As its strike force, the Palmach became the model for all the special operations forces in the IDF. A combination of British military tactics and kibbutz and moshav values made the Palmach an extraordinary military force, in which young men and women
fought together. Using creativity and improvisation to counter the overwhelming numbers of Arab enemies, their guerrilla tactics made the most out of meager resources. Imbued with a profound camaraderie amongst its few hundred members, the Palmach’s fighters came from the farms and the labor movement, the elite of the country’s youth, recruited by friends and sworn to secrecy.
For me, the best stories I heard from the old — timers in the village gave me clues and hints where to find forgotten arms caches, hidden in the valley during the years of the British Mandate, when it was illegal for a Jew to have a gun — even while under constant attack from Arabs.
Following those clues, I led my friends to caves in the hills above Nahalal or to underground caches hidden beneath the floorboards of old barns. Once, I dug up an old septic tank to find an arms cache that included a Sten gun. My father had built that cache — not that he ever told me about it.
When I turned fifteen, my brother Udi went to the army — to the famed paratroops brigade. Like me, he had sought out old arms caches and tried out the guns he found in the old quarry in the hills north of Nahalal. But suddenly, when he went into the army, he changed. Soldiering stopped being a game for him.

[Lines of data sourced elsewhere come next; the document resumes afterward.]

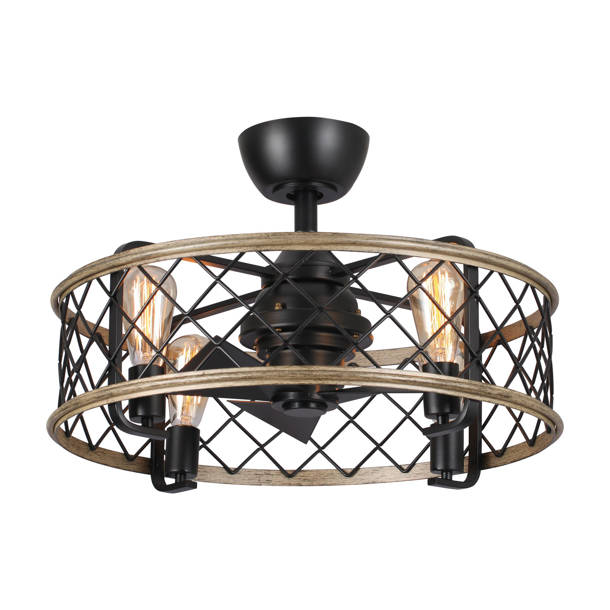 You are a GUI agent. You are given a task and a screenshot of the screen. Output one action in this format:
    pyautogui.click(x=<x>, y=<y>)
    Task: Click on the bottom of wooden frame
    
    Given the screenshot: What is the action you would take?
    pyautogui.click(x=360, y=379) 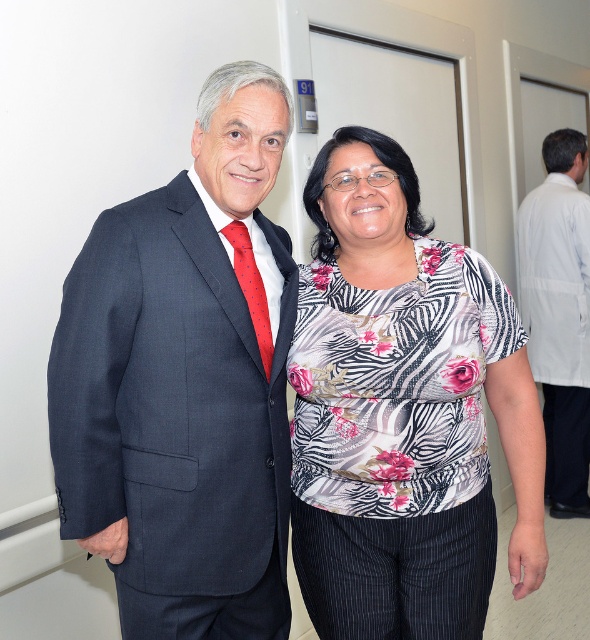 Which is below, floral printed blouse at center or white lab coat at right?

Positioned lower is floral printed blouse at center.

Between floral printed blouse at center and white lab coat at right, which one appears on the right side from the viewer's perspective?

white lab coat at right is more to the right.

Does point (453, 376) come behind point (578, 193)?

No, it is in front of (578, 193).

The width and height of the screenshot is (590, 640). Identify the location of floral printed blouse at center. (402, 412).

Is dark blue textured suit at left to the right of red dotted fabric tie at left from the viewer's perspective?

In fact, dark blue textured suit at left is to the left of red dotted fabric tie at left.

Between point (145, 442) and point (240, 244), which one is positioned behind?

Point (240, 244)

Where is `dark blue textured suit at left`? The width and height of the screenshot is (590, 640). dark blue textured suit at left is located at coordinates [x=175, y=413].

At what (x,y) coordinates should I click in order to perform the action: click on dark blue textured suit at left. Please return your answer as a coordinate pair (x, y). Looking at the image, I should click on (175, 413).

Can you confirm if white lab coat at right is positioned to the right of red dotted fabric tie at left?

Indeed, white lab coat at right is positioned on the right side of red dotted fabric tie at left.

Which is above, white lab coat at right or red dotted fabric tie at left?

red dotted fabric tie at left is higher up.

Who is more distant from viewer, (523, 236) or (240, 221)?

The point (523, 236) is behind.

The image size is (590, 640). I want to click on white lab coat at right, so click(x=559, y=314). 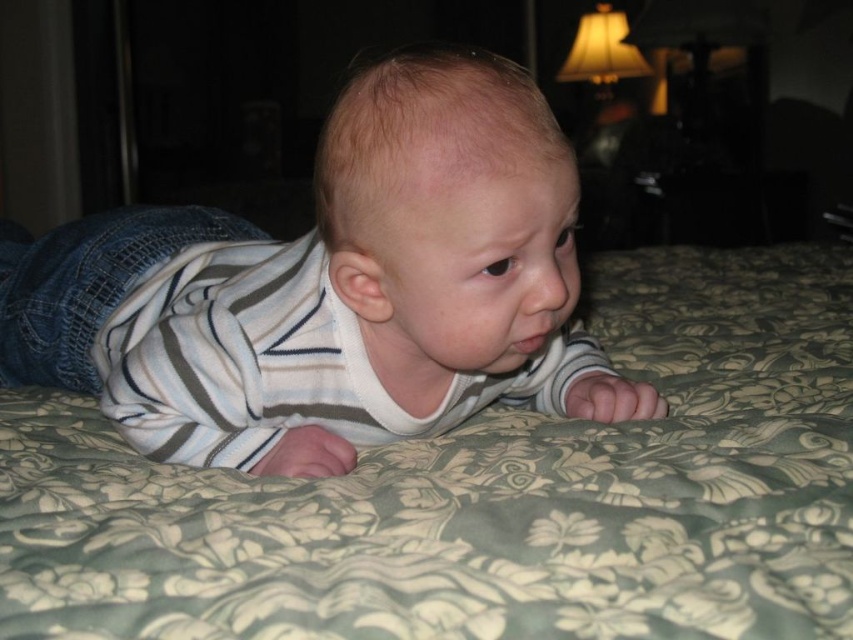 Question: Which object is farther from the camera taking this photo?

Choices:
 (A) white striped shirt at center
 (B) floral fabric bedcover at center

Answer: (A)

Question: Can you confirm if floral fabric bedcover at center is positioned above white striped shirt at center?

Choices:
 (A) no
 (B) yes

Answer: (B)

Question: Which of the following is the closest to the observer?

Choices:
 (A) (450, 419)
 (B) (143, 547)

Answer: (B)

Question: Which point is farther to the camera?

Choices:
 (A) floral fabric bedcover at center
 (B) white striped shirt at center

Answer: (B)

Question: Can you confirm if floral fabric bedcover at center is positioned to the left of white striped shirt at center?

Choices:
 (A) no
 (B) yes

Answer: (A)

Question: Does floral fabric bedcover at center have a lesser width compared to white striped shirt at center?

Choices:
 (A) yes
 (B) no

Answer: (B) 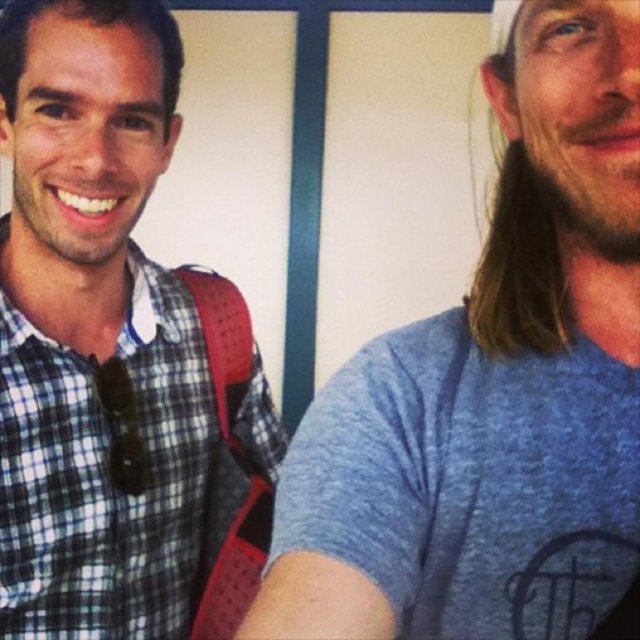 Question: Is the position of blue cotton t-shirt at right more distant than that of beardsoft hair at left?

Choices:
 (A) no
 (B) yes

Answer: (A)

Question: Which of these objects is positioned closest to the blue cotton t-shirt at right?

Choices:
 (A) brown fuzzy beard at right
 (B) checkered fabric shirt at left
 (C) beardsoft hair at left

Answer: (A)

Question: Is checkered fabric shirt at left below beardsoft hair at left?

Choices:
 (A) no
 (B) yes

Answer: (B)

Question: Which of the following is the closest to the observer?

Choices:
 (A) (134, 632)
 (B) (612, 186)
 (C) (77, 164)
 (D) (548, 369)

Answer: (B)

Question: Based on their relative distances, which object is nearer to the checkered fabric shirt at left?

Choices:
 (A) beardsoft hair at left
 (B) brown fuzzy beard at right
 (C) blue cotton t-shirt at right

Answer: (A)

Question: Can you confirm if checkered fabric shirt at left is bigger than brown fuzzy beard at right?

Choices:
 (A) no
 (B) yes

Answer: (B) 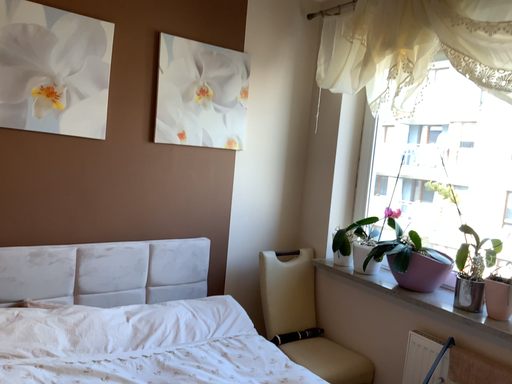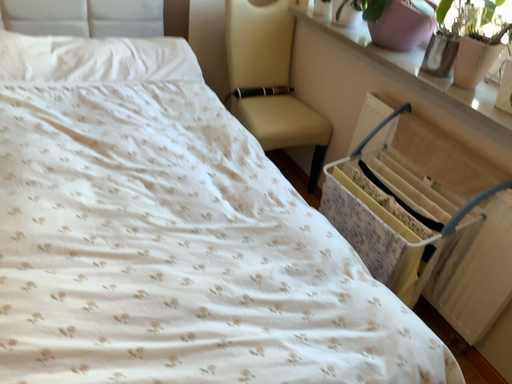 Question: Which way did the camera rotate in the video?

Choices:
 (A) rotated right
 (B) rotated left

Answer: (B) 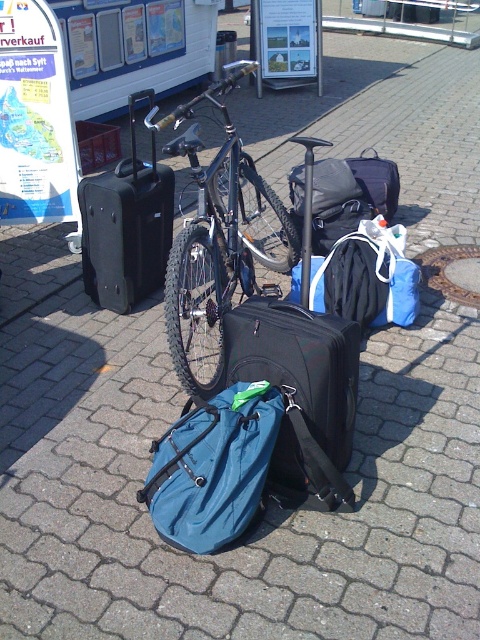 Question: Estimate the real-world distances between objects in this image. Which object is farther from the black hardshell suitcase at center?

Choices:
 (A) black matte suitcase at center
 (B) teal fabric backpack at center
 (C) shiny black bicycle at center

Answer: (B)

Question: Which point is closer to the camera?

Choices:
 (A) black hardshell suitcase at center
 (B) teal fabric backpack at center
 (C) black matte suitcase at center
 (D) shiny black bicycle at center

Answer: (B)

Question: Is black matte suitcase at center bigger than shiny black bicycle at center?

Choices:
 (A) yes
 (B) no

Answer: (B)

Question: Does black matte suitcase at center have a smaller size compared to shiny black bicycle at center?

Choices:
 (A) no
 (B) yes

Answer: (B)

Question: Can you confirm if black matte suitcase at center is positioned to the right of teal fabric backpack at center?

Choices:
 (A) yes
 (B) no

Answer: (A)

Question: Estimate the real-world distances between objects in this image. Which object is farther from the black matte suitcase at center?

Choices:
 (A) teal fabric backpack at center
 (B) shiny black bicycle at center
 (C) black hardshell suitcase at center

Answer: (C) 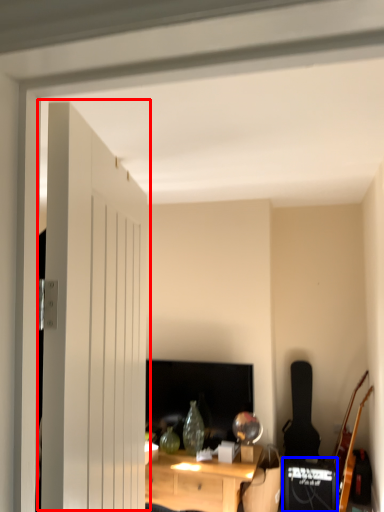 Question: Which point is further to the camera, door (highlighted by a red box) or speaker (highlighted by a blue box)?

Choices:
 (A) door
 (B) speaker

Answer: (B) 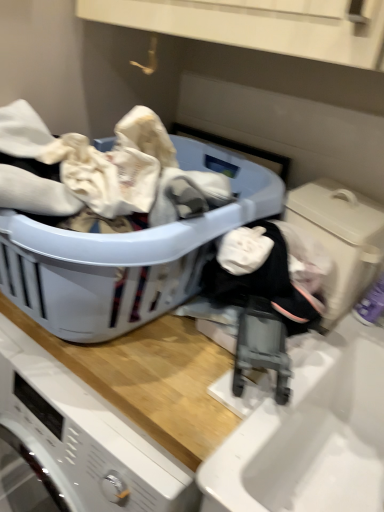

Now, when he came home from the army, he went into the hills with his friends, other new soldiers. I spied on them when they told stories about the army. Combat soldiers all, they complained about tough sergeants and laughed about moments of fear that they overcame. I listened eagerly to their stories-not because I looked forward to war or combat, but because I looked forward to the challenges they described: the long marches and sleepless nights, the exhilaration of parachuting, and the sense of satisfaction that comes from shooting accurately.
Never much interested in school — I attended an agricultural high school not far from Haifa — I preferred hiking the land to reading about it in schoolbooks. Often my girlfriend, Nurit, and I took off for a few days or even weeks to go hiking and camping, whether in the Galilee’s hills or in the Negev’s desert. For us, no greater pleasure existed than tracing the course of a wadi we visited for the first time.